I think that's a fairly common reaction, but it's important to remember what you're currently trusting your life to. Right now meat machines made for hunting and finding berries are operating giant death machines at speeds that they didn't evolve to understand, and sometimes that meat machine needs to constantly remind itself to pay attention and not shut down while driving, or to look for children, or to go the right speed, because driving isn't natural for meat machines. Not to mention that they take entire seconds to respond to stimulus (which can be hundreds of yards at speed), and they can only see in one direction at a time.

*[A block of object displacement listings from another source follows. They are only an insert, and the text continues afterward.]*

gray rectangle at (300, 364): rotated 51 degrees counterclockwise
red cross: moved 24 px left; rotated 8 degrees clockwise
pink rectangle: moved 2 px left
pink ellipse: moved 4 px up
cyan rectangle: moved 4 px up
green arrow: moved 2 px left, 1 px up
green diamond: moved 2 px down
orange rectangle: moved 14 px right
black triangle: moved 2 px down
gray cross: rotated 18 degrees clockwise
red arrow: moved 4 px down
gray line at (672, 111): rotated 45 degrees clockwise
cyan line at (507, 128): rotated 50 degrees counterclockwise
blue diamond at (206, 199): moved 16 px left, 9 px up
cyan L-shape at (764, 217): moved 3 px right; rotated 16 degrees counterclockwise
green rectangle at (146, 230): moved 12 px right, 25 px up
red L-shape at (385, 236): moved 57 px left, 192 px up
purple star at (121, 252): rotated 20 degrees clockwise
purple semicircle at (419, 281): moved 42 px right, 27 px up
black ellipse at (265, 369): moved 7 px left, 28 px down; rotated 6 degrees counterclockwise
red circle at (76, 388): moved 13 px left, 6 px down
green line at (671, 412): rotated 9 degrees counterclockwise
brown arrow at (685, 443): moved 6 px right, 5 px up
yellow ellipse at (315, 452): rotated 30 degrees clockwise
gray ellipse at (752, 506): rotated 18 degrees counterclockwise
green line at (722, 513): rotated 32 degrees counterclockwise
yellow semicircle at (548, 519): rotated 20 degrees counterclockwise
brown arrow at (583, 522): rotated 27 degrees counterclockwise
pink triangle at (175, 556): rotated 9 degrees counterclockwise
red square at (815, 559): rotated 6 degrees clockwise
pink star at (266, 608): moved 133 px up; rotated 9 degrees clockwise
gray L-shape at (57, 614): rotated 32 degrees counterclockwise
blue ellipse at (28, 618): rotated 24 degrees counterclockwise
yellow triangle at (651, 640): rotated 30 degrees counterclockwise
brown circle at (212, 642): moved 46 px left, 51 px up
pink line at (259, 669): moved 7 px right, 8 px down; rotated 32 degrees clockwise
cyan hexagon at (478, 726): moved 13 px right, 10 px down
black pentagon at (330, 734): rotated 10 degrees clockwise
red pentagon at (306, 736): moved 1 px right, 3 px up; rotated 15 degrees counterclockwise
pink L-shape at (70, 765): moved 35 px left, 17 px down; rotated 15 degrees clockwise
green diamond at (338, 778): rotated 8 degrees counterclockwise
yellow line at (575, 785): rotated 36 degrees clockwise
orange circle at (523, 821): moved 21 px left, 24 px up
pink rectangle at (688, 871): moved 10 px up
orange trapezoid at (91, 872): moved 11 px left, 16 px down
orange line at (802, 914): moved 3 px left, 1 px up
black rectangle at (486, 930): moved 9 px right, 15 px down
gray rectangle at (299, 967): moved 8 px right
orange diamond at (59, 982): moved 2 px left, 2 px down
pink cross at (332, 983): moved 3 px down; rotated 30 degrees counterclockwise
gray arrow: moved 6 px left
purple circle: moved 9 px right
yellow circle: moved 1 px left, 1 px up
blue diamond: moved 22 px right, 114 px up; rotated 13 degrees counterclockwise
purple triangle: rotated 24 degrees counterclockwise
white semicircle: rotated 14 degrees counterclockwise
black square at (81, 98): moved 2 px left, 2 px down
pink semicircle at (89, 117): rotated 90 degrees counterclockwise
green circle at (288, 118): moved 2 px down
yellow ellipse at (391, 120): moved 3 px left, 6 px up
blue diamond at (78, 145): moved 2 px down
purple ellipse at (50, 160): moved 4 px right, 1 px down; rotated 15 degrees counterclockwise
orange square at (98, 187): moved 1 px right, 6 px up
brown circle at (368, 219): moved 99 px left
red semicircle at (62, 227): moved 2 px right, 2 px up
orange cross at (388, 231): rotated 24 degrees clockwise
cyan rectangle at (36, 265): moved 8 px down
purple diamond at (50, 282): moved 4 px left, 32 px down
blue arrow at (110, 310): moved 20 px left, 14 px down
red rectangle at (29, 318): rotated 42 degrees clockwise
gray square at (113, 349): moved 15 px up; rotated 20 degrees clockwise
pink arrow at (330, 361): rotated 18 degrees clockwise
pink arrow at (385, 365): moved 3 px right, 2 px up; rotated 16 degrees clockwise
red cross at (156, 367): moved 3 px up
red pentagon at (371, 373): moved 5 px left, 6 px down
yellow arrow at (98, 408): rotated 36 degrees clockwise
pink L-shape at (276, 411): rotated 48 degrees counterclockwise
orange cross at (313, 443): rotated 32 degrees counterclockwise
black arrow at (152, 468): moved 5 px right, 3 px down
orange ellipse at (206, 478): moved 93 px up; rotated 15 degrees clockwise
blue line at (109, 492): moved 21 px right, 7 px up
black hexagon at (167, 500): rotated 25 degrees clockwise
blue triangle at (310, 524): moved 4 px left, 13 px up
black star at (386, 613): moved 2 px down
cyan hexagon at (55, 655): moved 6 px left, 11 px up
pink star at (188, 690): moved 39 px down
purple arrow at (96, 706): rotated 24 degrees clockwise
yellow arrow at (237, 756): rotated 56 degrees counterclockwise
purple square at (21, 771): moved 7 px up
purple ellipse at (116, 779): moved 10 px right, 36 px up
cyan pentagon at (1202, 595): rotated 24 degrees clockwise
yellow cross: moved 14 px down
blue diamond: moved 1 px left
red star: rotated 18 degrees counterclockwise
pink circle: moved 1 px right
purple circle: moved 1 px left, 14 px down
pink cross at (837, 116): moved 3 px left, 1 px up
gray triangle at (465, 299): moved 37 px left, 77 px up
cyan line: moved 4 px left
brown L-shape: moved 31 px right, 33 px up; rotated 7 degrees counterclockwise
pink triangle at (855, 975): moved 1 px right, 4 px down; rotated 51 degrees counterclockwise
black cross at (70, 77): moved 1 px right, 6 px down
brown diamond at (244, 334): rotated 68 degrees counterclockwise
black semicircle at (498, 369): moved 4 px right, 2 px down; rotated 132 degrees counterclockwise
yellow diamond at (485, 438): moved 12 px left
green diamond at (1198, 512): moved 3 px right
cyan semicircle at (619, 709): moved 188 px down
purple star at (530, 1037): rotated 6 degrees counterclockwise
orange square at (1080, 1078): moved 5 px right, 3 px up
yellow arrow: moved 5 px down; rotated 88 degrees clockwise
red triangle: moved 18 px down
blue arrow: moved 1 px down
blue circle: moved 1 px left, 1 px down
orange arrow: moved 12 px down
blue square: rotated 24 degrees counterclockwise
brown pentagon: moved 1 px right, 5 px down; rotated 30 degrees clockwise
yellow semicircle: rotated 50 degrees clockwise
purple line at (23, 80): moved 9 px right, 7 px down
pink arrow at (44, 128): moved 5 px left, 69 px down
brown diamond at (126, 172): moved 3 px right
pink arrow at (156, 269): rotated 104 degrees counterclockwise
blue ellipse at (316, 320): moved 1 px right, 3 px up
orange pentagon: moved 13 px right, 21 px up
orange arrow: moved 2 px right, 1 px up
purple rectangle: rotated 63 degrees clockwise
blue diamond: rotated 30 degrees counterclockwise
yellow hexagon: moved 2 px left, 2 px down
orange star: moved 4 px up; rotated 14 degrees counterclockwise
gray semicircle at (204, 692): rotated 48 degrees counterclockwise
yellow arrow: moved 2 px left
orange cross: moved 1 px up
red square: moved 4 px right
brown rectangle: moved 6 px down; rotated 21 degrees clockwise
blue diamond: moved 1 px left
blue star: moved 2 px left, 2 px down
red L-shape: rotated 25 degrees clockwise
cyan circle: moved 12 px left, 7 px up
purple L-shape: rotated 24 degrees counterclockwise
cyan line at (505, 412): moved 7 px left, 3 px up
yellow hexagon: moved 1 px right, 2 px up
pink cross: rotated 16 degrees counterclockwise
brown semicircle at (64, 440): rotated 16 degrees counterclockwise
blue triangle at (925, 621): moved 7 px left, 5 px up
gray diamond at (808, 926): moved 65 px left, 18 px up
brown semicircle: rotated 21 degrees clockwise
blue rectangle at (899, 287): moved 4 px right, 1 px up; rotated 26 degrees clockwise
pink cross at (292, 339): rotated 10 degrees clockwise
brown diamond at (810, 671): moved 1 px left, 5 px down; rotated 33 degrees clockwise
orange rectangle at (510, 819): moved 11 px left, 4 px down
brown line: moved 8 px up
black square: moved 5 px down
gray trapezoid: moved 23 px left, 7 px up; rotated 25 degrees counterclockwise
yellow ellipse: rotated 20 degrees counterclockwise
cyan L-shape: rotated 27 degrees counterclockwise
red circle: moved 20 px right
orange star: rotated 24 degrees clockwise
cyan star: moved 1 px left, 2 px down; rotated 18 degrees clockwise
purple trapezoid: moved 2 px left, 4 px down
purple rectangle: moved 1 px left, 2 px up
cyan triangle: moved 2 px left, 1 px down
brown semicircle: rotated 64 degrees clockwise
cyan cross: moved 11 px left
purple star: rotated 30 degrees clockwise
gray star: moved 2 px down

And even if they do everything right, they can have a stroke at any time and kill everyone in their car and the car they hit.
Compare that to an actual machine, built to pay attention to everything in a full 360° at all times, never drives drunk or drowsy, and has double redundancy to prevent mechanical failure. They always drive at the right speeds, and react to problems within milliseconds.
Comparing humans to robots, it's honestly a testament to how chaotic driving is that robots didn't take it over a long time ago. But within our lifetimes I guarantee that we'll look at it the same way that we now look at chess. Humans may have been better at one point, but very soon computers will be so much better than us at driving that it's not even a competition. And it's fairly likely that they're already past that point, these GM cars already crash less than the average human driver
That is a very optimistic opinion, but I'm sure those GM cars truly are about as close to the fully autonomous vehicle that could fully replace a regular human driven car in its regular setting as ChatGPT is to AGI.
They already operate on the road without a driver behind the wheel at all, haven't they already "replace[d] a regular human driven car in its regular setting"?
I don't think so. This particular Cruise is a robo-taxi (source), not a fully-autonomous (level 5, or at least 4) personal vehicle. And other projects claiming level 4 seem to be more of a public transit thing.